### ASSIGNED TASK
I need the number of lines in the data that contain the word "garanti", and nothing beyond it.

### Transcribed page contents
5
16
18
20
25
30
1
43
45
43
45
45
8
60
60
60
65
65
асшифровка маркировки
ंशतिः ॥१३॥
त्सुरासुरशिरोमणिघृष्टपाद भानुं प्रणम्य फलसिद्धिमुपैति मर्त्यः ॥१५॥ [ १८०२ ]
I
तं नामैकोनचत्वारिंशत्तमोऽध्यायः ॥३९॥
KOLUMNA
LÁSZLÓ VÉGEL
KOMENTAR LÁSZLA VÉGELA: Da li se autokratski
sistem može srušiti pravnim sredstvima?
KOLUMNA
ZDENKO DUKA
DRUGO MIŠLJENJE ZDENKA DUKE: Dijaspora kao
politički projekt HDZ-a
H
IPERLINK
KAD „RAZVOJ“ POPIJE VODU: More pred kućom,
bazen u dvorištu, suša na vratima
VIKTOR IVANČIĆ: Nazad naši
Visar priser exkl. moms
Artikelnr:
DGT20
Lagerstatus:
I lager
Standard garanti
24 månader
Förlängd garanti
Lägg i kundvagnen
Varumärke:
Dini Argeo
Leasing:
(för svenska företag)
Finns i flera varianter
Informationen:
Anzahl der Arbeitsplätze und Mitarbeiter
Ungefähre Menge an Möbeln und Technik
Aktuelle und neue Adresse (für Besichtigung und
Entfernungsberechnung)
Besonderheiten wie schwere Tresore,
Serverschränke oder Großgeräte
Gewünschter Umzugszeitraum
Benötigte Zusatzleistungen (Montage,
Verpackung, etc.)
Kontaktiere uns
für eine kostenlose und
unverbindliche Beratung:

### RESPONSE TO THIS TASK
2